III. — DES ENSEIGNEMENTS ET DES LIVRES
30Pourtant, de cette histoire, on peut écrire sinon une autre version, du moins un autre épisode, qui invite à souligner les obstacles rencontrés par l’ordre colonial, voire à regarder la mise en place de cet ordre selon des perspectives plus nuancées :
El padre Vincentio me escrive que desearia allá una buena biblioteca de libros de humanidades; y, como esto es necessario, si no la tienen ally, V.R. vera de consolarle, dando orden al Padre Esquival, al qual yo he eligido por procurador de las Indias, que se los embye quanto mas presto pudiere; y esto dara anima y approvechara para los estudios de latinidad, assi como arriba he dicho66.

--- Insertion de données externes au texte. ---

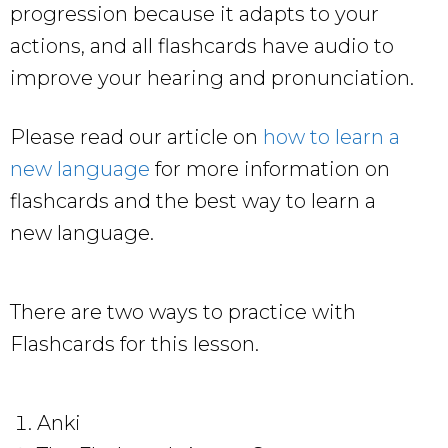
progression because it adapts to your
actions, and all flashcards have audio to
improve your hearing and pronunciation.
Please read our article on
how to learn a
new language
for more information on
flashcards and the best way to learn a
new language.
There are two ways to practice with
Flashcards for this lesson.
Anki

31Mettre en place un enseignement, notamment en humanités, ne pose pas seulement la question des hommes ou des contenus, mais aussi celle des conditions matérielles des cours, a fortiori quand le public concerné est large (ce qui n’est pas systématiquement le cas des étudiants des cycles supérieurs). La question des livres apparaît avant même l’ouverture des classes, comme le suggère une des premières occurrences de ce thème dans le récit fait par le visiteur Juan de la Plaza à Mercurian de la première expédition en direction du Mexique. À propos de l’envoi des premiers hommes et du premier matériel, il écrit :
Los libros se perdieron todos: Constituciones, reglas, oficios y los libros de la vida de nuestro Padre Ignatio […]. Para Mexico aquí quedaron algunas Constituciones, las quales se enbiaran aora. Con la primera comodidad, convenía que V.P. nos embiasse libros de Constituciones, reglas impresas de oficios y de la vida de nuestro Padre Ignatio. Que, si nuestra partida fuere antes que llegan, tomaremos prestados de los collegios desta provincia los mas que pudiéremos ; porque es la cosa que allá mas les consolara67.

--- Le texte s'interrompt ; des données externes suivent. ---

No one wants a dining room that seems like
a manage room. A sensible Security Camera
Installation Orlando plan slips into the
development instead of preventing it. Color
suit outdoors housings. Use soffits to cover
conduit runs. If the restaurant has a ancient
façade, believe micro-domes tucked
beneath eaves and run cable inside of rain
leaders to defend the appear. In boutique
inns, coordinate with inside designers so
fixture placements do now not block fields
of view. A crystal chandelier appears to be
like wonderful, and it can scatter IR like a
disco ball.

32On comprend ici que les livres envoyés et perdus sont ceux qui accompagnent l’activité de catéchèse et de gouvernement. Ce n’est qu’avec la demande de Le Noci que la question des livres d’enseignement est soulevée. La faible capacité de réponse de Rome, ou de Madrid, est notoire comme le souligne la deuxième réponse envoyée par Mercurian aux hommes de la province du Mexique, le 12 mars 157668 :
Entendemos ay en el colegio de Mexico harto gran falta de libros; la qual no es pequeña; y será de aquí adelante aun major, si no se provee con tiempo; porque, en fin, sin libros, muchos y buenos, no se pueden bien hacer los mas ministerios de nuestra Compañía. Por eso, deseo mucho, V.R. provean esto con toda la diligencia que le fuere posible; y parece que el medio mas a propósito será, que imbien una buena suma de dineros al Padre procurador de las Indias en Sevilla, con la lista de los libros que fueren necesarios; el qual les hará proveer en Anveres, de todo lo necesario, con mucha comodidad; y entre otros, de unas gramáticas del Padre Alvarez, y de la filosofía del P. Toledo, los quales segun entiendo, seria muy bien se leyesen por alla.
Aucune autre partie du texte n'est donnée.